**Work order**:
Return the listing below unchanged, but without pictures.

Segment Start: Material provided

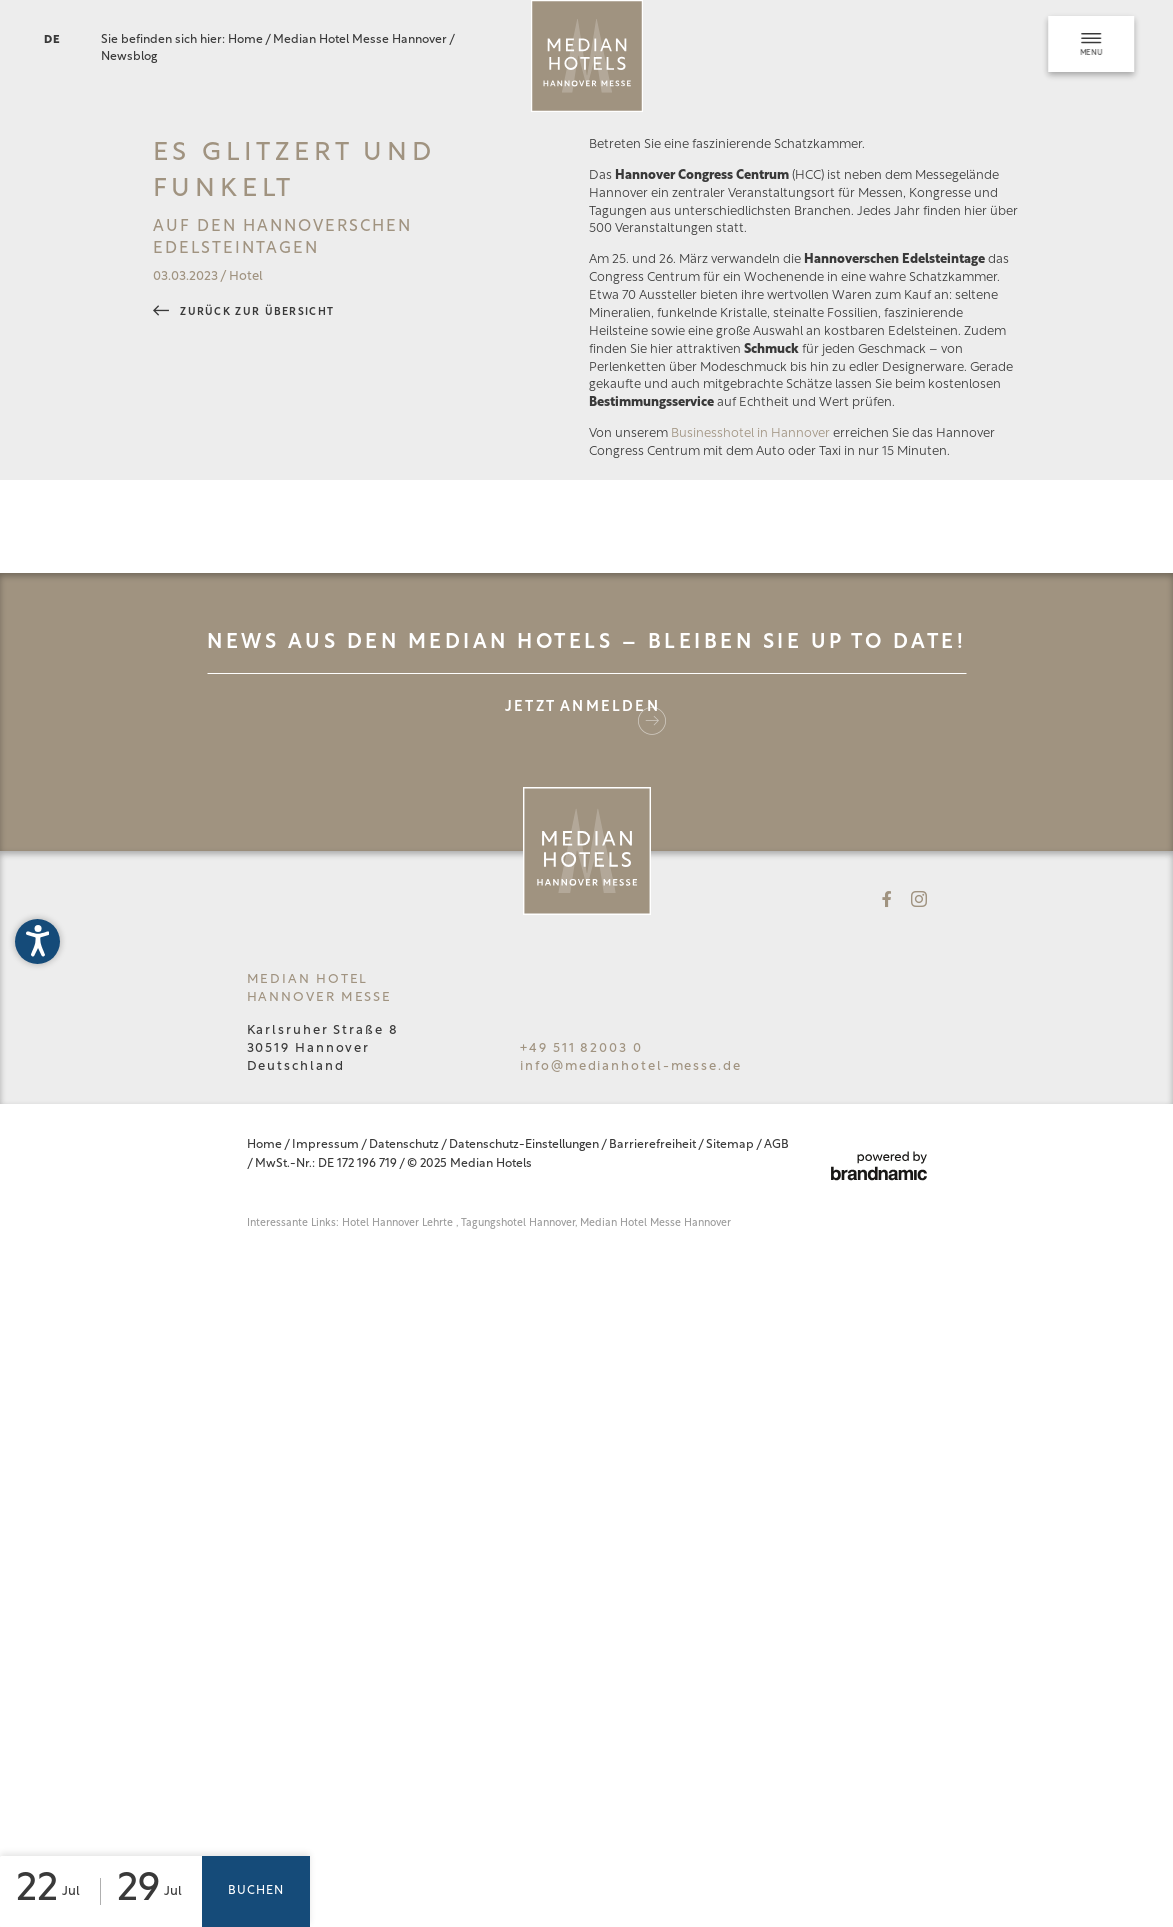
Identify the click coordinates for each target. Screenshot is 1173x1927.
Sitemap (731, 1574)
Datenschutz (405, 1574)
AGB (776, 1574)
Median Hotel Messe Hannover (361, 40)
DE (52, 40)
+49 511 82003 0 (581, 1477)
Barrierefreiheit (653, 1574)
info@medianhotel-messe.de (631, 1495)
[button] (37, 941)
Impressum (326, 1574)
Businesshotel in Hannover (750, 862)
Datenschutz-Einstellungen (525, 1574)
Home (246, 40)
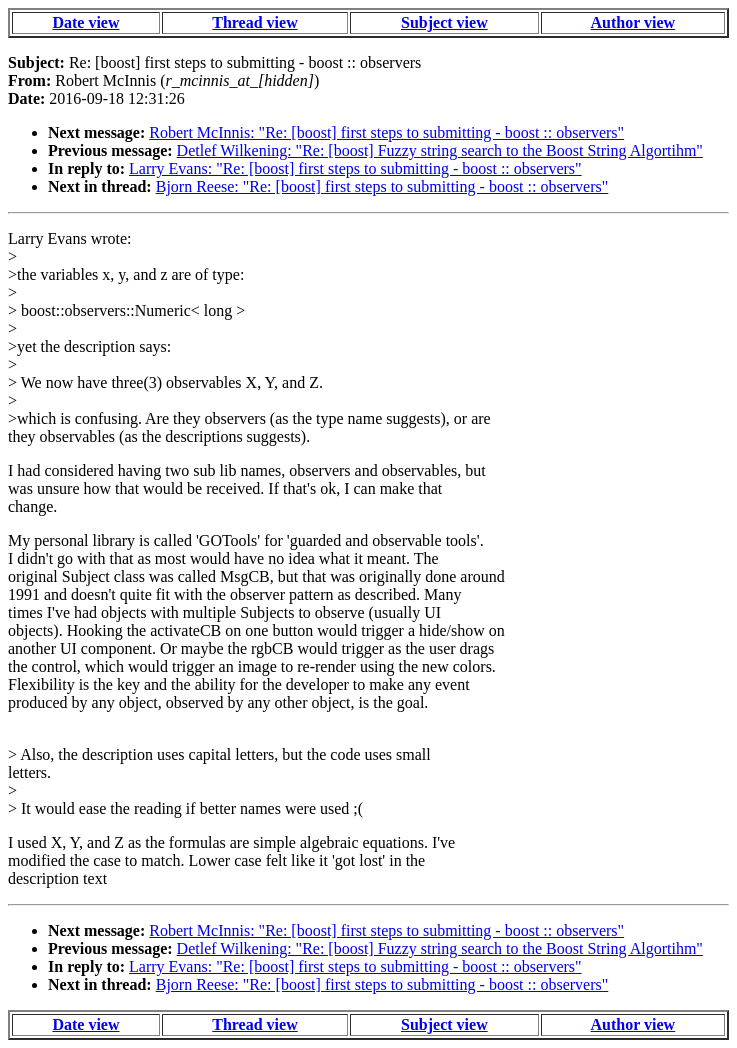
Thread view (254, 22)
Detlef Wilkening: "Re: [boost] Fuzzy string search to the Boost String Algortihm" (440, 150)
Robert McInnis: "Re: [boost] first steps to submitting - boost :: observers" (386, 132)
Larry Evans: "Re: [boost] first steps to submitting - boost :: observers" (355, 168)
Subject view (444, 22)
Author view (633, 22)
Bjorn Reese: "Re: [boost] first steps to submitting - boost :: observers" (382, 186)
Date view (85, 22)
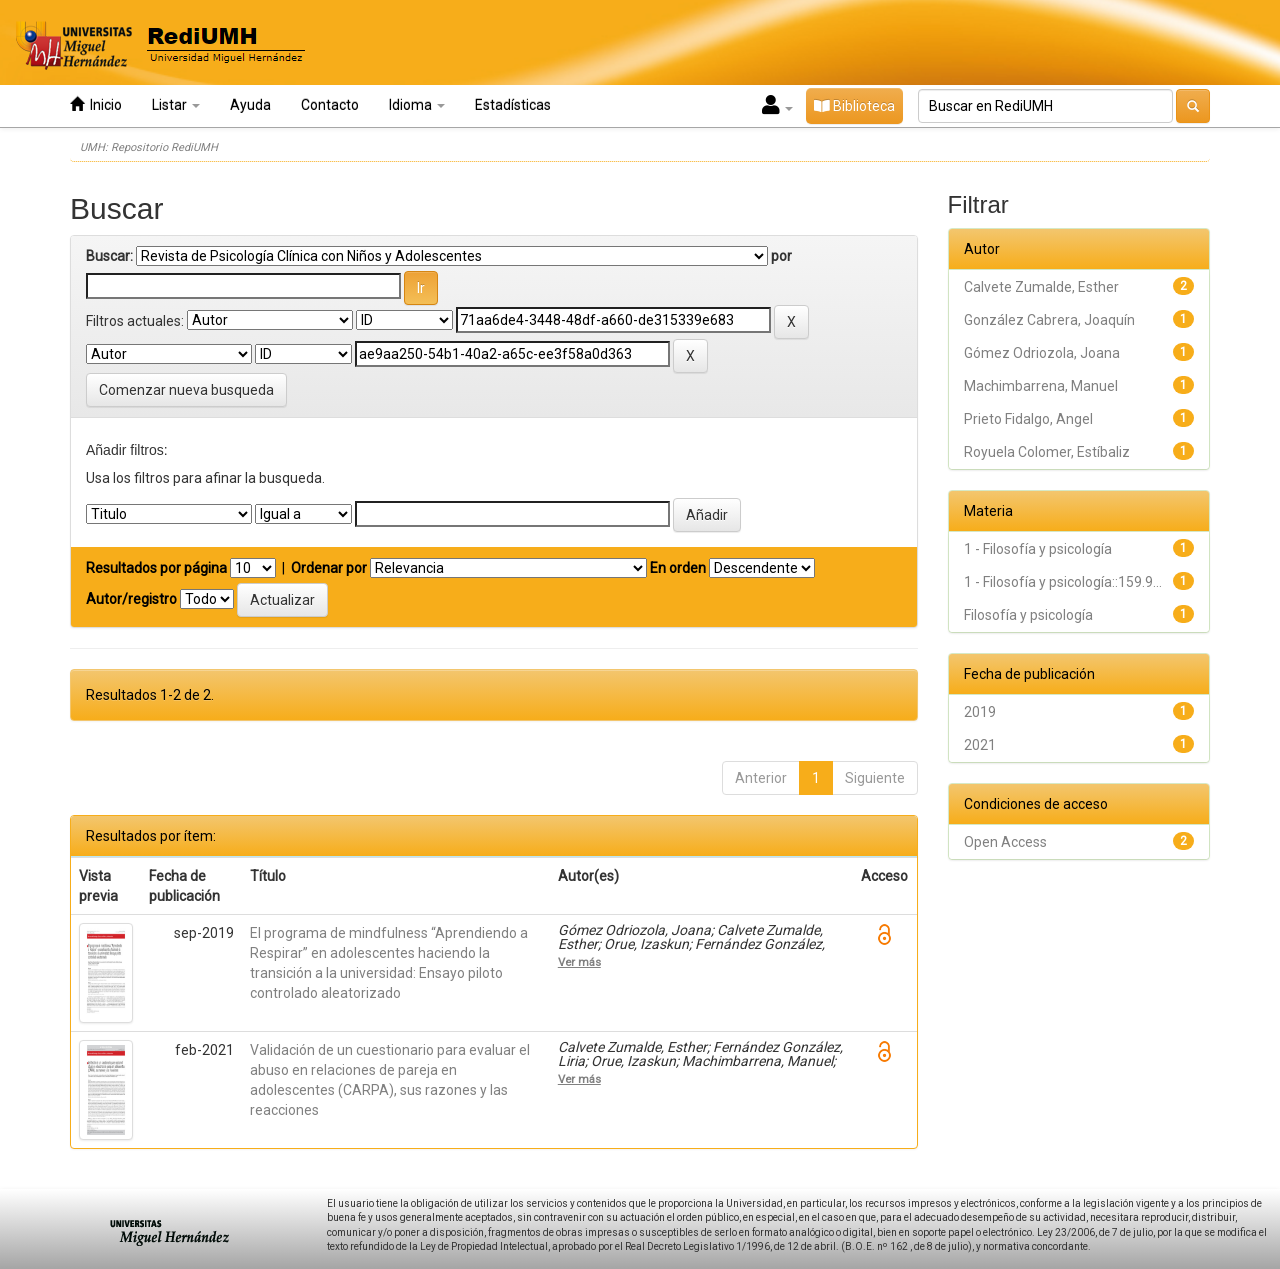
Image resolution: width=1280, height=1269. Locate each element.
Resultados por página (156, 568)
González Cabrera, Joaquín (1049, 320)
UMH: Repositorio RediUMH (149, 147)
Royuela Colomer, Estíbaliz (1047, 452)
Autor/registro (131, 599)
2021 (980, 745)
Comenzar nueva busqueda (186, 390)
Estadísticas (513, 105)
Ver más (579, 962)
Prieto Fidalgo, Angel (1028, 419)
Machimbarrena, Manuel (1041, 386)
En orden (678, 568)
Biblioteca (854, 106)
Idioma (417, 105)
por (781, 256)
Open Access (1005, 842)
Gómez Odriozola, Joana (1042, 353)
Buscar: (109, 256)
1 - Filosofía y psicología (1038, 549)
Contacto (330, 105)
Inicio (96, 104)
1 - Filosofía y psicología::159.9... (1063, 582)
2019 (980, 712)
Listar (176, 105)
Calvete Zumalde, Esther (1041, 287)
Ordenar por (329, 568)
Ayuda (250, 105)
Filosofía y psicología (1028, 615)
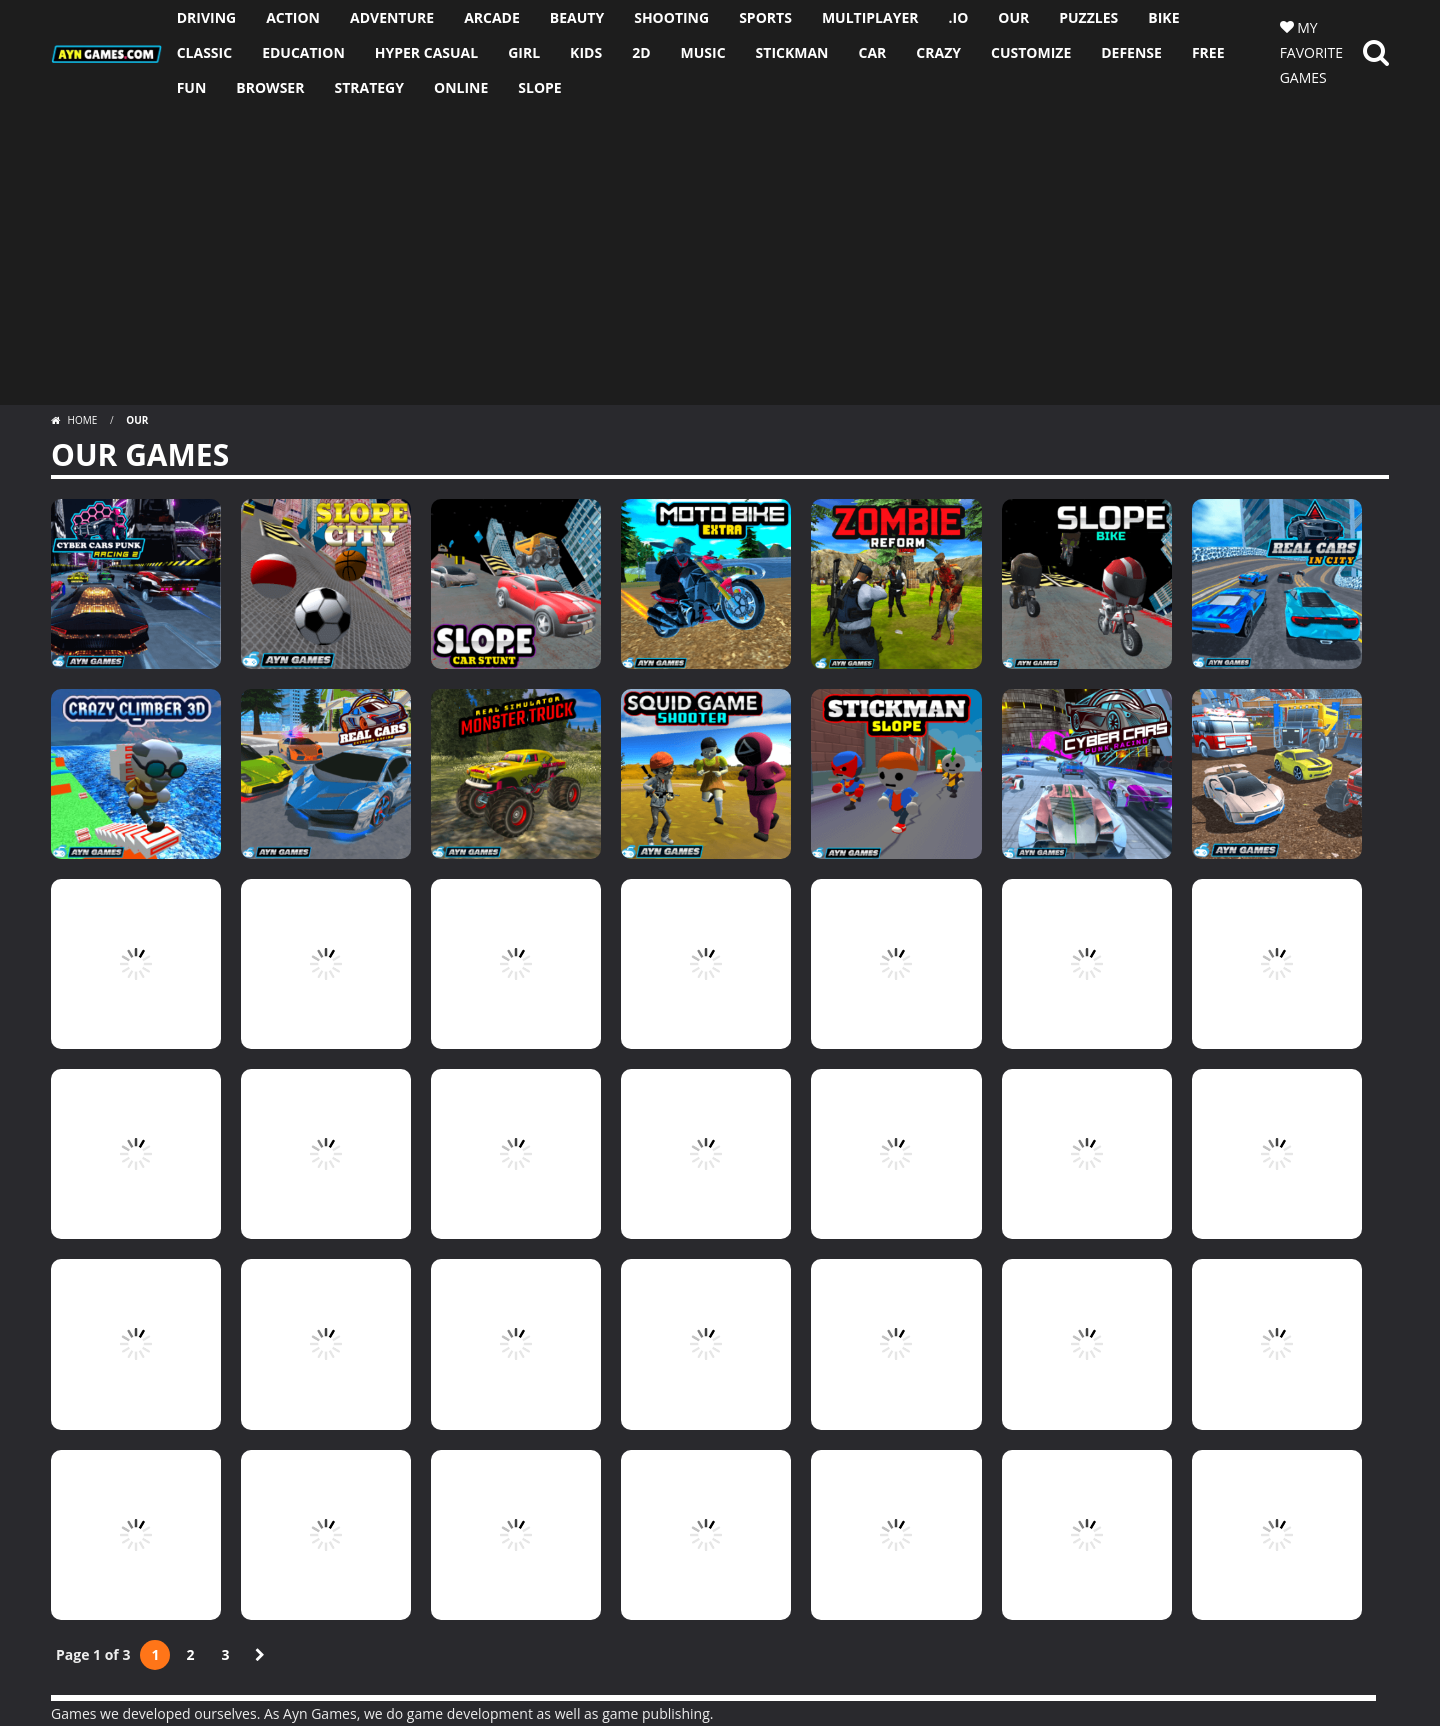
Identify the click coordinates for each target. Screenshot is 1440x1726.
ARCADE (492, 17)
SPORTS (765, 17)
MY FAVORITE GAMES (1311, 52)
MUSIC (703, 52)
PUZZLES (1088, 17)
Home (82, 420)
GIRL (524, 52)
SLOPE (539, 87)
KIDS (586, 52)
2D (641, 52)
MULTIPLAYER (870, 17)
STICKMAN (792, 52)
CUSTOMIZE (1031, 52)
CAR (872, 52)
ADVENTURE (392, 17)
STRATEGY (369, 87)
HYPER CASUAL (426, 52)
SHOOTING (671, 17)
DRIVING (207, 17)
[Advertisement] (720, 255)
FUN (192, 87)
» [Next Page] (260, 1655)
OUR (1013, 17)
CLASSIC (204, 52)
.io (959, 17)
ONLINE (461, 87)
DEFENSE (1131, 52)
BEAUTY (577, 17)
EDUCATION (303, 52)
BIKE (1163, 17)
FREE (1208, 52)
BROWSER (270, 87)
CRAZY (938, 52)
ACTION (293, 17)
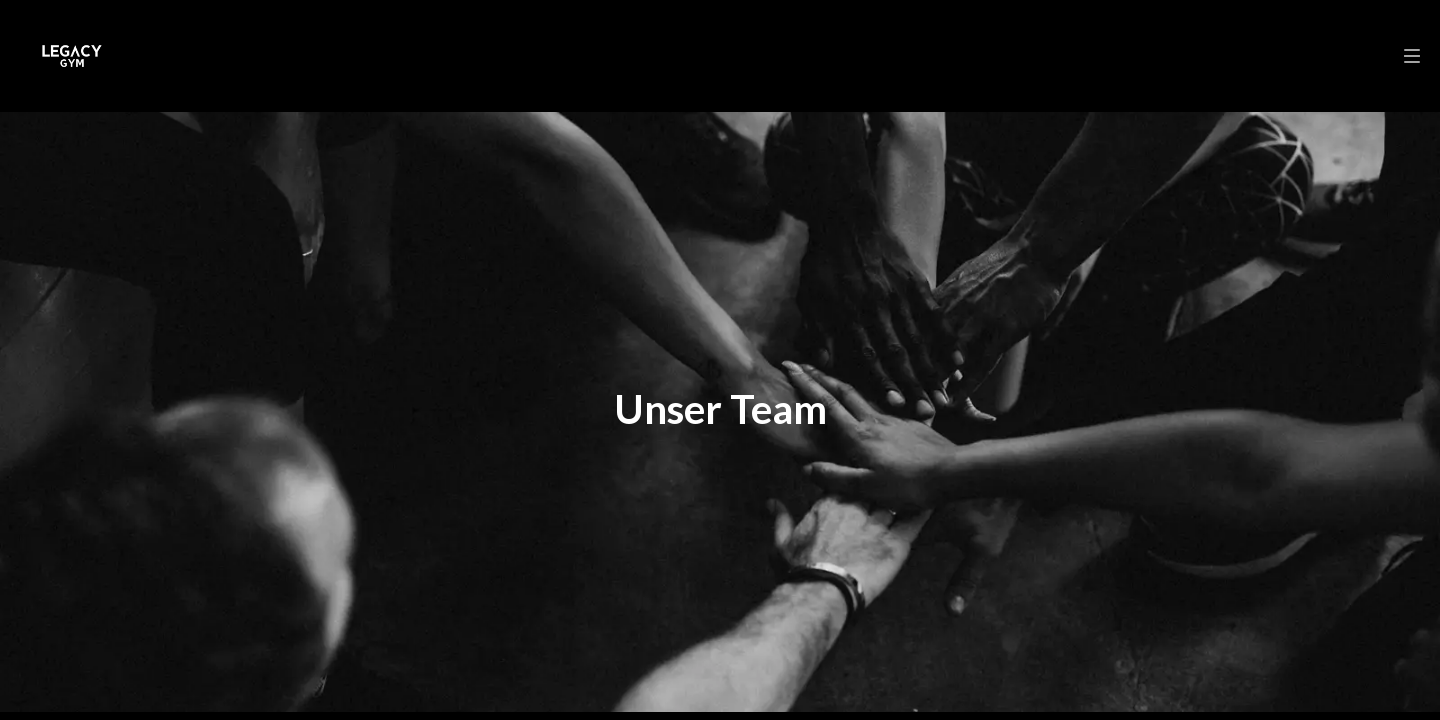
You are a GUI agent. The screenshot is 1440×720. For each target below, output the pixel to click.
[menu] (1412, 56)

Segment End: Material provided

**Finished exercise**:
Identify the click coordinates for each target. Screenshot is 1173x1927.
Sitemap (731, 1574)
Datenschutz (405, 1574)
AGB (776, 1574)
Median Hotel Messe Hannover (361, 40)
DE (52, 40)
+49 511 82003 0 (581, 1477)
Barrierefreiheit (653, 1574)
info@medianhotel-messe.de (631, 1495)
[button] (37, 941)
Impressum (326, 1574)
Businesshotel in Hannover (750, 862)
Datenschutz-Einstellungen (525, 1574)
Home (246, 40)
Thread view (254, 22)
Detlef Wilkening: "Re: [boost] Fuzzy string search to the Boost String Algortihm" (440, 150)
Robert McInnis: "Re: [boost] first steps to submitting - boost :: observers" (386, 132)
Larry Evans: "Re: [boost] first steps to submitting - boost :: observers" (355, 168)
Subject view (444, 22)
Author view (633, 22)
Bjorn Reese: "Re: [boost] first steps to submitting - boost :: observers" (382, 186)
Date view (85, 22)
Image resolution: width=1280, height=1269. Locate each element.
Resultados por página (156, 568)
González Cabrera, Joaquín (1049, 320)
UMH: Repositorio RediUMH (149, 147)
Royuela Colomer, Estíbaliz (1047, 452)
Autor/registro (131, 599)
2021 (980, 745)
Comenzar nueva busqueda (186, 390)
Estadísticas (513, 105)
Ver más (579, 962)
Prieto Fidalgo, Angel (1028, 419)
Machimbarrena, Manuel (1041, 386)
En orden (678, 568)
Biblioteca (854, 106)
Idioma (417, 105)
por (781, 256)
Open Access (1005, 842)
Gómez Odriozola, Joana (1042, 353)
Buscar: (109, 256)
1 - Filosofía y psicología (1038, 549)
Contacto (330, 105)
Inicio (96, 104)
1 - Filosofía y psicología::159.9... (1063, 582)
2019 (980, 712)
Listar (176, 105)
Calvete Zumalde, Esther (1041, 287)
Ordenar por (329, 568)
Ayuda (250, 105)
Filosofía y psicología (1028, 615)
Identify the click coordinates for each target. Screenshot is 1440x1726.
ARCADE (492, 17)
SPORTS (765, 17)
MY FAVORITE GAMES (1311, 52)
MUSIC (703, 52)
PUZZLES (1088, 17)
Home (82, 420)
GIRL (524, 52)
SLOPE (539, 87)
KIDS (586, 52)
2D (641, 52)
MULTIPLAYER (870, 17)
STICKMAN (792, 52)
CUSTOMIZE (1031, 52)
CAR (872, 52)
ADVENTURE (392, 17)
STRATEGY (369, 87)
HYPER CASUAL (426, 52)
SHOOTING (671, 17)
DRIVING (207, 17)
[Advertisement] (720, 255)
FUN (192, 87)
» [Next Page] (260, 1655)
OUR (1013, 17)
CLASSIC (204, 52)
.io (959, 17)
ONLINE (461, 87)
DEFENSE (1131, 52)
BEAUTY (577, 17)
EDUCATION (303, 52)
BIKE (1163, 17)
FREE (1208, 52)
BROWSER (270, 87)
CRAZY (938, 52)
ACTION (293, 17)
You are a GUI agent. The screenshot is 1440×720. For each target below, output the pixel to click.
[menu] (1412, 56)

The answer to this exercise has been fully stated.